Something to think about as we march into the future...

15 Reasons Why Your Food Bill Is Going To Start SOARING


----------



## Denton (Sep 18, 2012)

Another article...

The problem is not just in California. Federal agriculture officials in January designated parts of 11 states as disaster areas, citing the economic strain that the lack of rain is putting on farmers. Those states are Arkansas, California, Colorado, Hawaii, Idaho, Kansas, New Mexico, Nevada, Oklahoma, Texas and Utah.


----------



## Arizona Infidel (Oct 5, 2013)

I thought food prices were already soaring.


----------



## Ripon (Dec 22, 2012)

California produces a lot of the nations/words food supply. Its going to be a tough year; its a good time to be self sufficient and not have to go shopping. That said I already ordered a few hundred dollars worth of 6 gallon pails on lentils, rice and a veggie stew offered by Costco.


----------



## dannydefense (Oct 9, 2013)

If a loaf of bread at the local market gets within sight of $20 I may start keeping an eye open for the pale horse to follow.


----------



## Mailichick (Aug 14, 2014)

Here in Hawaii a gallon of milk just hit $8.29. I stopped buying milk when it hit $6.00.


----------



## Batty (Jul 31, 2014)

Mailichick said:


> Here in Hawaii a gallon of milk just hit $8.29. I stopped buying milk when it hit $6.00.

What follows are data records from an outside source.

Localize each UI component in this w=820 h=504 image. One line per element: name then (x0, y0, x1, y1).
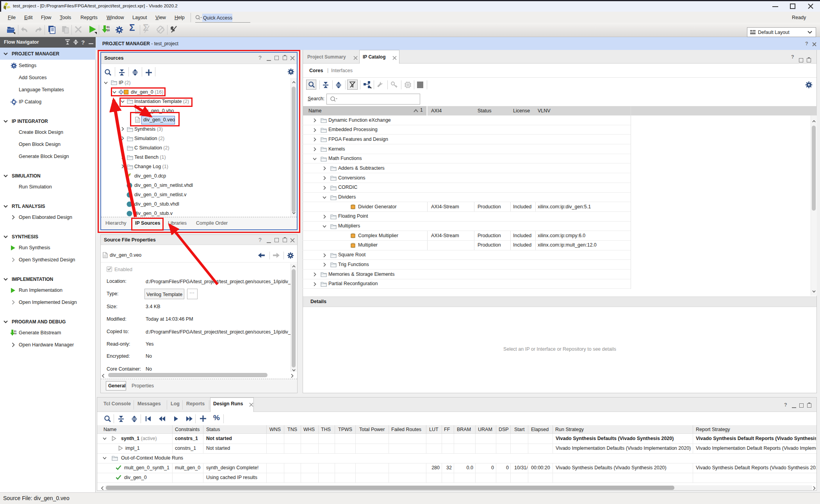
svg-text:10: 10 (14, 332, 16, 335)
svg-text:01: 01 (14, 330, 17, 332)
svg-text:10: 10 (107, 29, 110, 32)
svg-text:01: 01 (107, 26, 110, 28)
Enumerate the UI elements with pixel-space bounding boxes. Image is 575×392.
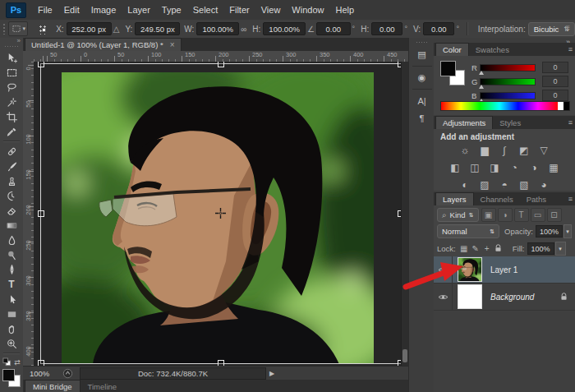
maintain-aspect-ratio-icon[interactable]: ∞ xyxy=(241,25,246,34)
tool-magic-wand[interactable] xyxy=(2,95,21,109)
tool-brush[interactable] xyxy=(2,159,21,173)
color-balance-icon[interactable]: ◫ xyxy=(468,161,482,174)
channel-value[interactable]: 0 xyxy=(542,76,568,87)
default-colors-icon[interactable] xyxy=(2,357,12,367)
levels-icon[interactable]: ▆ xyxy=(478,144,492,157)
tool-type[interactable]: T xyxy=(2,277,21,292)
tab-layers[interactable]: Layers xyxy=(435,192,474,205)
channel-slider[interactable] xyxy=(480,64,536,71)
fill-value[interactable]: 100% xyxy=(527,242,554,255)
dock-grip[interactable] xyxy=(416,41,429,44)
scrollbar-thumb[interactable] xyxy=(402,349,407,362)
canvas-area[interactable] xyxy=(34,62,408,366)
adobe-drive-icon[interactable] xyxy=(62,368,73,379)
tab-adjustments[interactable]: Adjustments xyxy=(435,116,493,129)
filter-adjustment-layers-icon[interactable]: ◑ xyxy=(498,208,513,222)
paragraph-panel-icon[interactable]: ¶ xyxy=(412,109,432,127)
color-panel-swatches[interactable] xyxy=(440,61,465,85)
options-grip[interactable] xyxy=(2,23,5,35)
menu-file[interactable]: File xyxy=(38,5,53,15)
foreground-background-swatches[interactable] xyxy=(2,368,21,388)
threshold-icon[interactable]: ◓ xyxy=(498,178,512,191)
y-position-input[interactable]: 249.50 px xyxy=(135,22,180,35)
tool-hand[interactable] xyxy=(2,321,21,336)
tool-zoom[interactable] xyxy=(2,336,21,351)
zoom-level-field[interactable]: 100% xyxy=(30,369,62,378)
opacity-value[interactable]: 100% xyxy=(536,225,563,238)
document-tab[interactable]: Untitled-1 @ 100% (Layer 1, RGB/8) * × xyxy=(25,38,182,51)
menu-help[interactable]: Help xyxy=(335,5,354,15)
reference-point-locator[interactable] xyxy=(38,24,47,35)
tool-crop[interactable] xyxy=(2,109,21,124)
channel-value[interactable]: 0 xyxy=(542,90,568,101)
tool-rectangular-marquee[interactable] xyxy=(2,65,21,80)
skew-v-input[interactable]: 0.00 xyxy=(423,22,454,35)
fill-caret-icon[interactable]: ▾ xyxy=(555,242,566,256)
ruler-origin-corner[interactable] xyxy=(23,51,34,62)
lock-image-icon[interactable]: ✎ xyxy=(470,244,481,254)
menu-select[interactable]: Select xyxy=(193,5,218,15)
layer-filter-kind-select[interactable]: ⌕ Kind ⇅ xyxy=(437,208,479,222)
lock-all-icon[interactable] xyxy=(493,244,504,254)
close-tab-icon[interactable]: × xyxy=(170,40,175,49)
transform-handle-top-left[interactable] xyxy=(38,62,44,67)
filter-smart-objects-icon[interactable]: ⊡ xyxy=(547,208,562,222)
collapse-tools-icon[interactable]: » xyxy=(0,38,23,44)
channel-value[interactable]: 0 xyxy=(542,62,568,73)
tool-lasso[interactable] xyxy=(2,80,21,95)
channel-mixer-icon[interactable]: ◑ xyxy=(527,161,541,174)
filter-type-layers-icon[interactable]: T xyxy=(514,208,529,222)
transform-handle-bottom-center[interactable] xyxy=(218,360,224,366)
tool-preset-picker[interactable]: ▾ xyxy=(8,21,28,36)
panel-menu-icon[interactable]: ≡ xyxy=(568,45,572,53)
color-spectrum-ramp[interactable] xyxy=(440,101,570,111)
tool-blur[interactable] xyxy=(2,233,21,247)
horizontal-ruler[interactable]: 50050100150200250300350400450500 xyxy=(34,51,408,62)
tool-move[interactable] xyxy=(2,50,21,65)
tool-clone-stamp[interactable] xyxy=(2,173,21,188)
vertical-scrollbar[interactable] xyxy=(401,62,408,366)
tool-path-selection[interactable] xyxy=(2,292,21,307)
panel-menu-icon[interactable]: ≡ xyxy=(568,118,572,127)
hue-saturation-icon[interactable]: ◧ xyxy=(448,161,462,174)
color-lookup-icon[interactable]: ▦ xyxy=(547,161,561,174)
panel-toggle-icon[interactable]: ≡ xyxy=(565,23,570,32)
tool-spot-healing-brush[interactable] xyxy=(2,144,21,159)
menu-image[interactable]: Image xyxy=(91,5,117,15)
transform-reference-point[interactable] xyxy=(215,208,226,219)
menu-edit[interactable]: Edit xyxy=(64,5,80,15)
channel-slider[interactable] xyxy=(480,92,536,99)
foreground-color-swatch[interactable] xyxy=(2,369,15,381)
character-panel-icon[interactable]: A| xyxy=(412,92,432,109)
tab-channels[interactable]: Channels xyxy=(474,193,520,205)
tool-dodge[interactable] xyxy=(2,247,21,262)
document-size-field[interactable]: Doc: 732.4K/880.7K xyxy=(80,367,266,380)
status-flyout-icon[interactable]: ▶ xyxy=(269,370,274,377)
tool-gradient[interactable] xyxy=(2,218,21,233)
tools-grip[interactable] xyxy=(4,45,19,48)
black-and-white-icon[interactable]: ◨ xyxy=(488,161,502,174)
tool-eyedropper[interactable] xyxy=(2,124,21,139)
filter-shape-layers-icon[interactable]: ▭ xyxy=(531,208,545,222)
filter-pixel-layers-icon[interactable]: ▣ xyxy=(481,208,496,222)
x-position-input[interactable]: 252.00 px xyxy=(67,22,112,35)
tab-color[interactable]: Color xyxy=(435,43,469,56)
slider-thumb-icon[interactable] xyxy=(479,85,484,89)
rotation-input[interactable]: 0.00 xyxy=(316,22,351,35)
menu-layer[interactable]: Layer xyxy=(127,5,150,15)
posterize-icon[interactable]: ▨ xyxy=(478,178,492,191)
brightness-contrast-icon[interactable]: ☼ xyxy=(458,144,472,157)
selective-color-icon[interactable]: ◕ xyxy=(537,178,551,191)
photo-filter-icon[interactable]: ◔ xyxy=(508,161,522,174)
lock-transparency-icon[interactable]: ▦ xyxy=(458,244,470,254)
curves-icon[interactable]: ∫ xyxy=(498,144,512,157)
tool-pen[interactable] xyxy=(2,262,21,277)
lock-position-icon[interactable]: + xyxy=(481,244,493,254)
relative-positioning-icon[interactable]: △ xyxy=(113,25,120,34)
tab-timeline[interactable]: Timeline xyxy=(80,380,125,392)
tab-paths[interactable]: Paths xyxy=(520,193,553,205)
tool-rectangle-shape[interactable] xyxy=(2,307,21,321)
slider-thumb-icon[interactable] xyxy=(479,71,484,75)
menu-filter[interactable]: Filter xyxy=(229,5,249,15)
transform-handle-middle-left[interactable] xyxy=(38,210,44,217)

Crap! We go thru a gallon of milk a day and I complain about the $4 milk here! Eesh! Time to get a cow.


----------



## Jeep (Aug 5, 2014)

While being a native of California, most people do not recognize its importance. It has changed from the Golden state to the Cereal state...because it is full of fruits and nuts. But in all seriousness, more oranges, more corn and more dairy come from California than the Orange state or Corn state, Cheese and Beef are pretty huge as well. California, no matter the pain in our ass is very important to our survival


----------



## James m (Mar 11, 2014)

Didn't they have ranches out there. Makes you wonder what they did with all of the cows.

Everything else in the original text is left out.